The Calm Before contient quand même des moments noisy mais oui, il est peut-être moins rude. Je me considère toujours comme un étudiant ou un explorateur de la musique et chaque album est presque une façon de rendre compte du niveau où je suis parvenu. C’est vrai que je m’adoucis peut-être en vieillissant…

  • Ce processus n’était donc pas vraiment conscient ni volontaire ?

Pas vraiment non, je n’ai généralement pas de plan d’ensemble quand j’enregistre, seulement quelques ébauches d’idées, que ce soit la guitare principale dans une partie ou quelques points de départ d’improvisation. Et puis j’ai un coproducteur étonnant qui donne du sens à tout cela et tout semble se mettre en place presque par lui-même. C’est vraiment plus facile de travailler avec quelqu’un en qui tu as confiance et avec qui tu peux échanger des idées.

  • Avec ton précédent album est venu un certain apaisement, une humeur plus positive, ce qui est encore plus évident avec celui-ci qui est relativement optimiste dans le son, par rapport à tes œuvres précédentes…

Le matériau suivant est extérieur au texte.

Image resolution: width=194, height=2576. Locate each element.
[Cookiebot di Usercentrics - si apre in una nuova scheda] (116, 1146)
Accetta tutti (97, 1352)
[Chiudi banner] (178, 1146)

Only Myocardial Infarction Can Break Your Heart sonnait de façon plus positive mais les paroles étaient très amères et même méchantes alors que The Calm Before est plus résigné, comme l’était The Broken Man, au moins sur le plan des textes. Musicalement, je ne pense pas que je pourrais faire un album plus sombre que The Broken Man tout en parvenant encore à produire quelque chose que quelqu’un voudrait écouter.

  • Même si tu traites toujours de thèmes difficiles et douloureux, dirais-tu que de plus en plus de lumière perce dans ton inspiration ? Ton travail a souvent été décrit comme triste et pessimiste, il l’est encore, mais il révèle aussi plus d’acceptation…

Oui peut-être, à mesure que l’on progresse dans la vie, on doit apprendre… sinon accepter. Au moins apprendre à savoir quand il est inutile de continuer à se battre. Si vous passez votre vie à être en colère contre ce qui vous déçoit en vous-même, votre vie, les autres personnes et la société dans son ensemble, alors vous finirez comme une épave aigrie, ce que, bien sûr, beaucoup de gens deviennent effectivement mais ce que je voudrais éviter, si possible.

  • Cette évolution se fait particulièrement sentir dans le son : il y a plus d’élégance dans la production et dans les arrangements, moins d’aspérités. As-tu précisément recherché cette élégance générale ?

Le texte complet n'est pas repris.